Aceh Singkil kompas1.id –
Gerakan Pramuka di Kabupaten Aceh Singkil, memasuki babak baru, dalam pengembangan karakter di level akademisi.

Ketua Kwartir Cabang (Kwarcab) Gerakan Pramuka Aceh Singkil, H. Hamzah Sulaiman, SH, yang juga menjabat sebagai Wakil Bupati Aceh Singkil, secara resmi mengukuhkan Gugus Depan (Gudep) Sekolah Tinggi Agama Islam Syekh Abdur Rauf (STAISAR) Aceh Singkil, Senin (04/05/2026).

‎Bertempat di Aula Kampus STAISAR, prosesi pengukuhan yang dimulai pukul 09.00 WIB ini berlangsung khidmat.

‎Kehadiran pimpinan tertinggi Kwarcab tersebut menjadi simbol dukungan penuh pemerintah daerah terhadap integrasi nilai-nilai kepramukaan ke dalam kurikulum pembinaan mahasiswa di perguruan tinggi.

‎Dalam arahannya, H. Hamzah Sulaiman SH., menegaskan bahwa pengukuhan ini bukan sekadar seremoni administratif, melainkan langkah strategis untuk mencetak intelektual yang tidak hanya cerdas secara akademik, tetapi juga tangguh secara mental.

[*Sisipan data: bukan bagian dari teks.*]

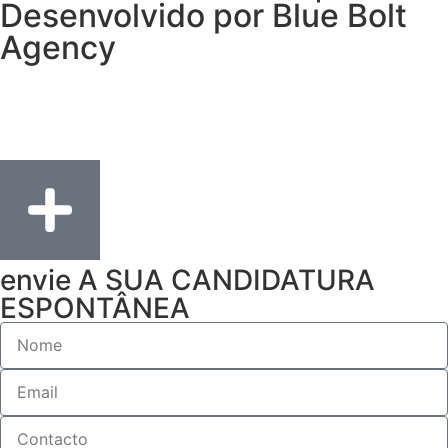
Desenvolvido por Blue Bolt
Agency
envie A SUA CANDIDATURA
ESPONTÂNEA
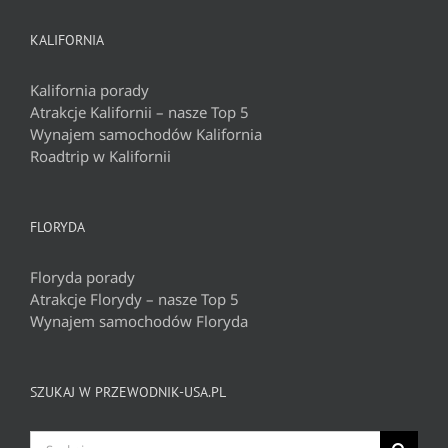
KALIFORNIA
Kalifornia porady
Atrakcje Kalifornii – nasze Top 5
Wynajem samochodów Kalifornia
Roadtrip w Kalifornii
FLORYDA
Floryda porady
Atrakcje Florydy – nasze Top 5
Wynajem samochodów Floryda
SZUKAJ W PRZEWODNIK-USA.PL
Szukaj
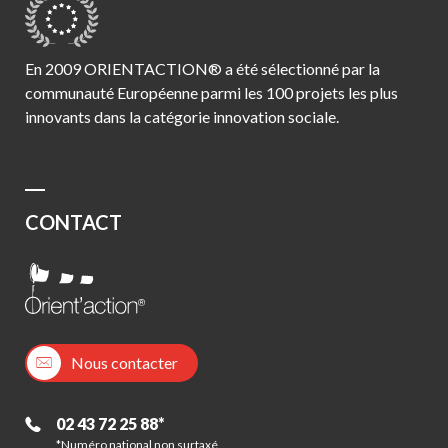
En 2009 ORIENTACTION® a été sélectionné par la
communauté Européenne parmi les 100 projets les plus
innovants dans la catégorie innovation sociale.
CONTACT
Nous contacter
02 43 72 25 88*
*Numéro national non surtaxé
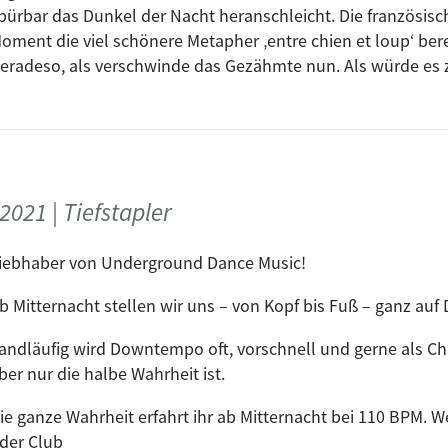
pürbar das Dunkel der Nacht heranschleicht. Die französisc
oment die viel schönere Metapher ‚entre chien et loup‘ ber
eradeso, als verschwinde das Gezähmte nun. Als würde es 
u machen für die wilde, die ungezügelte Seite der Fantasie.“
 wir uns ab Mitternacht. Wir beginnen zahm mit Downtem
eim Morgengebet für Frühaufsteher zu enden.
n wir insgesamt 22 Titel erwählt, die primär seit Oktober 
021 | Tiefstapler
hin befinden. Mit dabei sind unter anderem (A bis Z: Artist | 
iebhaber von Underground Dance Music!
ktor Records [LAB1444] | out: 08.10.2021
b Mitternacht stellen wir uns – von Kopf bis Fuß – ganz au
JUSTTHIS044] | out: 22.10.2021
. Eleonora | Elements X | ZEHN Records [ZEHN0052] | out: 22
andläufig wird Downtempo oft, vorschnell und gerne als Chi
EP | ZEHN Records [ZEHN0053] | out: 05.11.2021
ber nur die halbe Wahrheit ist.
3 | Innervisions [IV101] | out: 05.11.2021
ie ganze Wahrheit erfahrt ihr ab Mitternacht bei 110 BPM. We
i Progressive [BP10622021] | out: 08.10.2021
der Club
een EP | Univack [UV096] | out: 12.11.2021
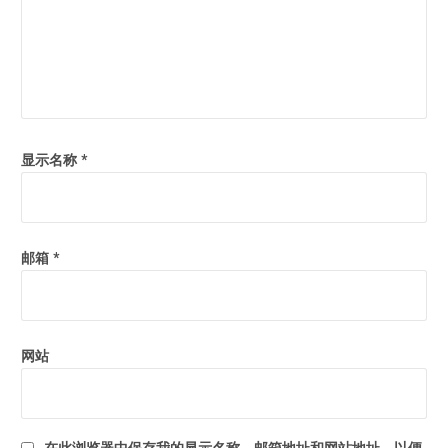
显示名称
*
邮箱
*
网站
在此浏览器中保存我的显示名称、邮箱地址和网站地址，以便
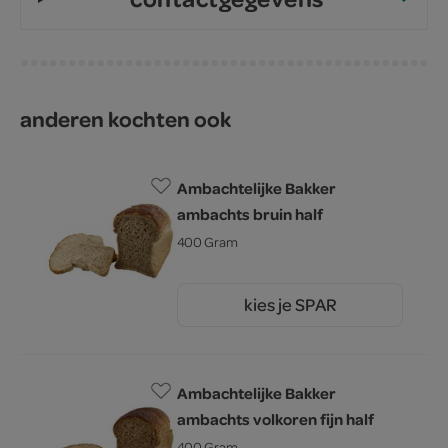
anderen kochten ook
Ambachtelijke Bakker
ambachts bruin half
400 Gram
kies je SPAR
1.
60
Ambachtelijke Bakker
ambachts volkoren fijn half
400 Gram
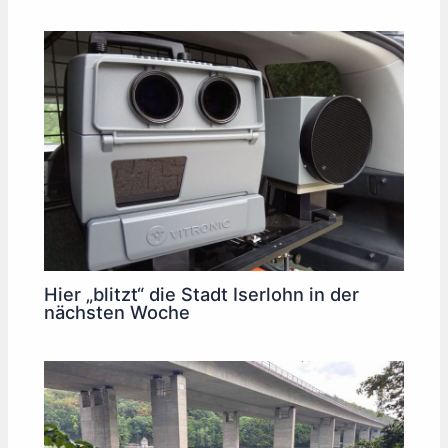
Hier „blitzt“ die Stadt Iserlohn in der
nächsten Woche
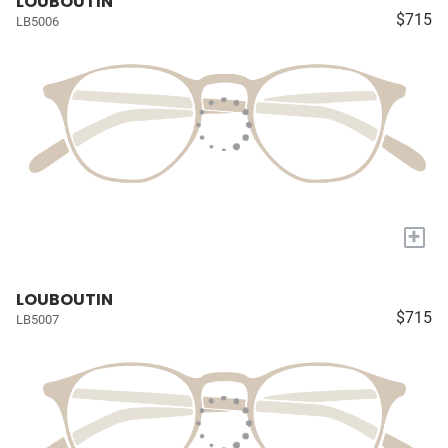
LOUBOUTIN
$715
LB5006
+
LOUBOUTIN
$715
LB5007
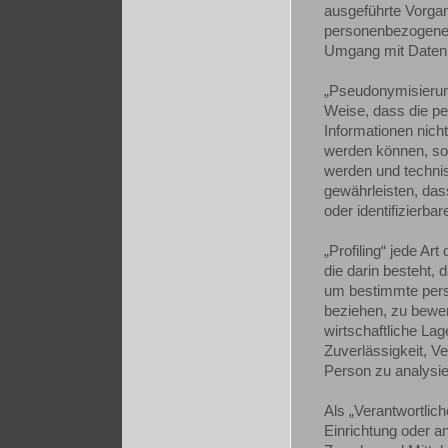
ausgeführte Vorga
personenbezogenen 
Umgang mit Daten
„Pseudonymisierung
Weise, dass die p
Informationen nich
werden können, sof
werden und techni
gewährleisten, das
oder identifizierb
„Profiling“ jede Ar
die darin besteht
um bestimmte persö
beziehen, zu bewer
wirtschaftliche Lag
Zuverlässigkeit, Ve
Person zu analysi
Als „Verantwortlich
Einrichtung oder an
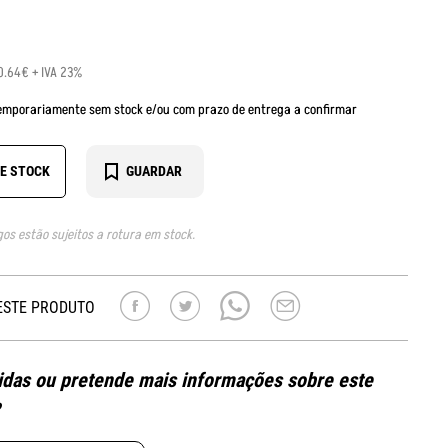
0.64€ + IVA 23%
emporariamente sem stock e/ou com prazo de entrega a confirmar
DE STOCK
GUARDAR
gos estão sujeitos a rotura em stock.
ESTE PRODUTO
das ou pretende mais informações sobre este
?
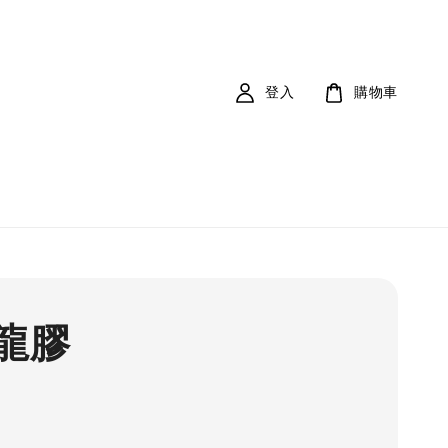
登入
購物車
龍膠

‎“Pramuka di perguruan tinggi adalah instrumen vital dalam membentuk pribadi mahasiswa yang disiplin, mandiri, dan berakhlak mulia. Kita ingin lulusan STAISAR menjadi kader pemimpin yang memiliki integritas tinggi dan kepekaan sosial yang nyata di tengah masyarakat,” ujar Kakwarcab dalam sambutannya.


‎Pengukuhan ini membawa misi besar yang dirangkum dalam tiga pilar utama pengembangan:

‎1. Transformasi Kelembagaan: Memperkuat legalitas dan struktur Gerakan Pramuka di tingkat institusi pendidikan tinggi agar lebih lincah dalam berakselerasi.

‎2. Aktivasi Semangat Kepanduan: Mendorong mahasiswa untuk beralih dari kegiatan pasif ke arah aksi nyata yang positif, inovatif, dan membangun melalui wadah Pramuka Pandega.

‎3. Laboratorium Kepemimpinan:
‎Menjadikan Gudep sebagai tempat penempaan karakter (kawah candradimuka) agar lahir pemimpin masa depan yang berpegang teguh pada Kode Kehormatan Pramuka.

‎Langkah STAISAR ini mendapat apresiasi luas dari berbagai pemangku kepentingan. Dengan diresmikannya Gudep ini, STAISAR kini memiliki payung hukum formal untuk menyelenggarakan kegiatan kepramukaan yang lebih terukur dan berstandar nasional.

‎Pihak penyelenggara optimis bahwa kehadiran Gudep akan menjadi daya tarik tersendiri bagi mahasiswa untuk mengasah soft skills seperti kerja sama tim, manajemen konflik, dan pengabdian masyarakat yang sangat dibutuhkan dalam dunia kerja pasca-kuliah.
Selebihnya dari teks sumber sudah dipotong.